Having lunch at Duke is always on Sue Wasiolek’s must-do list with visitors. 

Wasiolek, who stopped eating meat in 1975, loves the cauliflower and pimento salad at Sprout, a vegan-friendly eatery in the Brodhead Center. She enjoys the Marketplace on East Campus, especially for its salad bar. 

“I find no matter where I go around campus there are vegetarian and vegan options,” said Wasiolek, associate vice president and dean of students. 

In the past decade, Duke Dining has added more “plant forward” options such as vegetable moussaka, lentil soup and an extensive salad bar at the Marketplace as sustainable alternatives to animal proteins. 

Eliminating waste

Tani Colbert-Sangree assists guests in composting and recycling their leftovers, utensils and plates at the Zero Waste Picnic.
Duke Dining banned disposable plastics from all 34 campus venues in July. 
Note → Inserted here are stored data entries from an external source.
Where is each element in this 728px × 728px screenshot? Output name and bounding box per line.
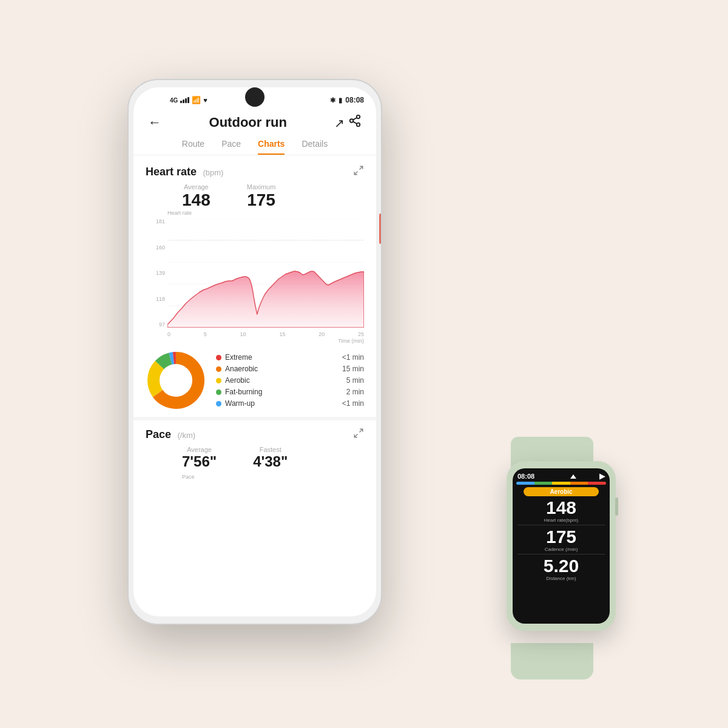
watch-body: 08:08 ▶ Aerobic 148 He [507,461,616,631]
watch-status-bar: 08:08 ▶ [513,468,610,482]
health-icon: ♥ [203,96,207,104]
fat-burning-dot [216,389,221,395]
pace-stats: Average 7'56" Fastest 4'38" [146,441,364,473]
zone-aerobic: Aerobic 5 min [216,376,364,385]
phone-screen: 4G 📶 ♥ ✱ ▮ 08:08 ← [133,87,376,616]
y-tick-118: 118 [148,296,165,302]
status-left: 4G 📶 ♥ [170,96,207,104]
zone-warmup: Warm-up <1 min [216,399,364,408]
watch-screen: 08:08 ▶ Aerobic 148 He [513,468,610,624]
svg-line-5 [360,166,363,169]
warmup-dot [216,401,221,406]
avg-pace: Average 7'56" [182,446,217,470]
max-heart-rate: Maximum 175 [247,183,276,210]
y-tick-160: 160 [148,244,165,251]
cb-extreme [588,482,606,485]
x-tick-20: 20 [318,331,325,337]
svg-point-19 [161,365,191,396]
pace-expand[interactable] [353,428,364,441]
watch-divider-2 [517,554,605,554]
svg-line-21 [354,434,357,437]
watch-metric-cadence: 175 Cadence (/min) [513,527,610,552]
x-tick-10: 10 [240,331,246,337]
x-tick-25: 25 [358,331,364,337]
svg-point-0 [357,115,360,119]
x-tick-15: 15 [279,331,285,337]
status-time: 08:08 [345,96,364,104]
pace-chart-label: Pace [146,473,364,480]
heart-rate-stats: Average 148 Maximum 175 [146,178,364,212]
tab-details[interactable]: Details [302,139,328,155]
x-tick-5: 5 [204,331,207,337]
cb-warmup [516,482,534,485]
signal-bars [180,97,189,103]
heart-rate-svg [167,218,364,328]
pace-header: Pace (/km) [146,428,195,441]
zone-legend: Extreme <1 min Anaerobic 15 min Aerobic … [216,353,364,408]
page-title: Outdoor run [209,115,287,130]
aerobic-dot [216,378,221,383]
svg-line-3 [353,121,357,124]
back-button[interactable]: ← [148,115,161,130]
watch-band-bottom [511,643,593,679]
tab-bar: Route Pace Charts Details [133,135,376,155]
cb-anaerobic [570,482,588,485]
watch-color-bar [516,482,606,485]
donut-chart [146,350,206,411]
pace-section: Pace (/km) Average 7'56" Fastest 4'38" [133,417,376,486]
fastest-pace: Fastest 4'38" [253,446,288,470]
heart-rate-header: Heart rate (bpm) [146,166,223,178]
heart-rate-section: Heart rate (bpm) Average 148 Maximum 175 [133,155,376,218]
extreme-dot [216,355,221,360]
status-right: ✱ ▮ 08:08 [330,96,364,104]
chart-y-label: Heart rate [167,210,192,216]
network-indicator: 4G [170,97,178,104]
svg-point-2 [357,123,360,127]
zone-anaerobic: Anaerobic 15 min [216,365,364,373]
watch-metric-distance: 5.20 Distance (km) [513,556,610,581]
anaerobic-dot [216,366,221,372]
y-tick-139: 139 [148,270,165,276]
phone-side-button [379,214,382,244]
svg-line-6 [354,172,357,175]
heart-rate-expand[interactable] [353,165,364,178]
y-tick-97: 97 [148,322,165,328]
heart-zone-section: Extreme <1 min Anaerobic 15 min Aerobic … [133,344,376,417]
phone: 4G 📶 ♥ ✱ ▮ 08:08 ← [127,79,382,625]
share-button[interactable]: ↗︎ [334,114,362,130]
watch-side-button [615,497,618,516]
watch-location-icon: ▶ [599,472,605,480]
tab-route[interactable]: Route [182,139,204,155]
svg-line-20 [360,429,363,432]
scene: 4G 📶 ♥ ✱ ▮ 08:08 ← [91,61,637,667]
svg-point-1 [350,119,354,123]
tab-pace[interactable]: Pace [221,139,241,155]
watch-metric-heart-rate: 148 Heart rate(bpm) [513,497,610,523]
cb-fat [534,482,553,485]
zone-fat-burning: Fat-burning 2 min [216,388,364,396]
watch-divider-1 [517,525,605,525]
app-header: ← Outdoor run ↗︎ [133,107,376,135]
wifi-icon: 📶 [192,96,201,104]
x-tick-0: 0 [167,331,170,337]
zone-extreme: Extreme <1 min [216,353,364,362]
cb-aerobic [552,482,570,485]
heart-rate-chart: 181 160 139 118 97 Heart rate [133,218,376,344]
tab-charts[interactable]: Charts [258,139,285,155]
svg-line-4 [353,118,357,120]
smartwatch: 08:08 ▶ Aerobic 148 He [497,461,625,649]
phone-notch [245,87,265,107]
x-axis-label: Time (min) [167,338,364,344]
y-tick-181: 181 [148,218,165,224]
battery-icon: ▮ [339,96,342,104]
avg-heart-rate: Average 148 [182,183,211,210]
watch-zone-badge: Aerobic [524,487,599,496]
bluetooth-icon: ✱ [330,96,335,104]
The decision requires all eateries to no longer carry single-use plastic carryout bags, plastic hot and cold beverage cups, plastic straws and plastic utensils. Dining venues will use paper bags and utensils, straws and drinkware made from Polylactic acid, a biodegradable plant-based substance.

Duke Dining’s next project is reducing waste from single-use takeout containers. A pilot program is underway for reusable containers for students. 

“We want everything we’re producing to be compostable, recyclable or reusable,” Carson said. “We’re making a step toward keeping our world cleaner.”